Acid. No. of Carbon Atoms in Molecule. Association Factor.
Acetic 2 1·00
Propionic 3 1·01
Butyric 4 1·03
Valeric 5 1·05
Hexoic 6 1·06
Heptoic 7 1·07
Lauric 12 1·11
Stearic 18 1·01

On the other hand, the rate of association alternately increases and decreases; thus in this case there is an intimate relationship between the attainment of maximum association and the wavy nature of a closely related property.

Generally speaking, association decreases with rise in molecular weight. This was observed by Ramsay and Shields and by Traube in the case of liquids, and is also true for the association of the fatty acids in the gaseous state as measured by their vapour densities.* An increase of molecular complexity which extends to far up the series, as in the case of the aliphatic acids in phenol, has never been previously observed.

(2.) When the Compounds are in the Liquid State.—Examples of this are exceedingly numerous for the rotary power of optically active compounds.

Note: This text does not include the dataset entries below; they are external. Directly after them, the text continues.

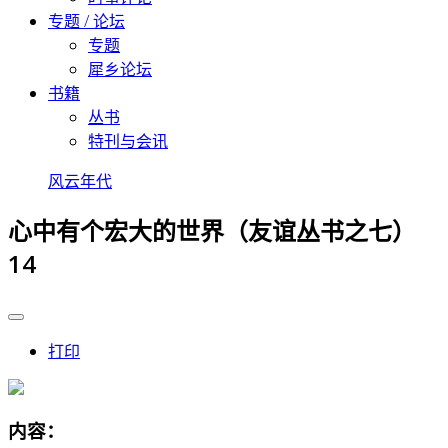
专题 / 论坛
专题
犀乡论坛
书籍
丛书
特刊与会讯
风云年代
心中有个宏大的世界（友谊丛书之七）
14
打印
内容：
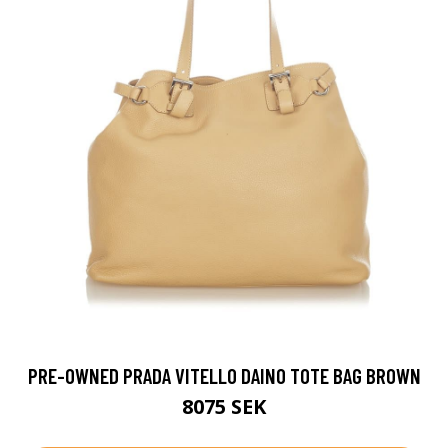
PRE-OWNED PRADA VITELLO DAINO TOTE BAG BROWN
8075 SEK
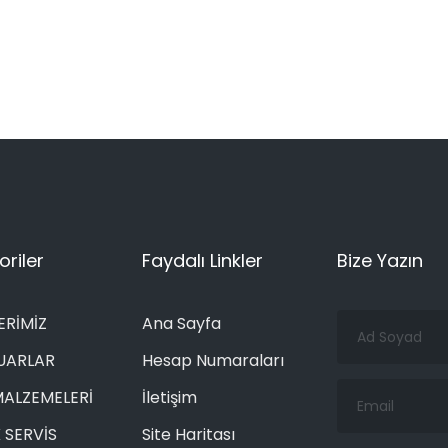
riler
Faydalı Linkler
Bize Yazın
Ad
ERİMİZ
Ana Sayfa
Soyad
UARLAR
Hesap Numaraları
Email
MALZEMELERİ
İletişim
 SERVİS
Site Haritası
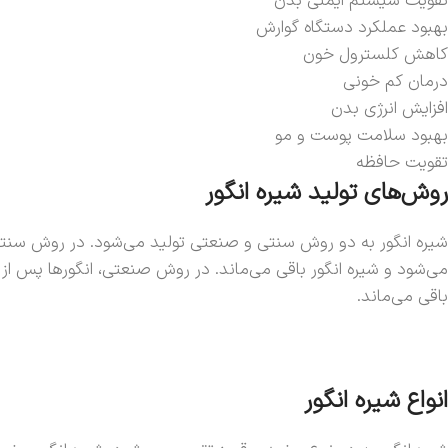
تقویت سیستم ایمنی بدن
بهبود عملکرد دستگاه گوارش
کاهش کلسترول خون
درمان کم خونی
افزایش انرژی بدن
بهبود سلامت پوست و مو
تقویت حافظه
روش‌های تولید شیره انگور
شیره انگور به دو روش سنتی و صنعتی تولید می‌شود. در روش سنت
می‌شود و شیره انگور باقی می‌ماند. در روش صنعتی، انگورها پس 
باقی می‌ماند.
انواع شیره انگور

Guye showed that in many cases the explanation may be given from his hypothesis of the product of asymmetry. Frankland, on the other hand, explains the maximum or minimum in many cases as due to the association of the initial members of the series. A clear case of this is exhibited by the esters of active amyl alcohol (Guye and Chavanne). The association factor is calculated according to Traube's formula:—

Table II.
Ester. [a]. Association Factor (15°)
Amyl formate + 2·01 1·08
" acetate + 2·53 1·02
" propionate + 2·77 1·00
" butyrate + 2·69 0·94
" valerate + 2·52 0·92
" hexoate + 2·40 0·90

Here it is seen that when there is no association the values of [a] regularly increase.

[Footnote] * Easterfield and Robertson, Trans. N.Z. Inst., 1901, 499.

[Footnote] † Trans. Chem. Soc., 1899, 347.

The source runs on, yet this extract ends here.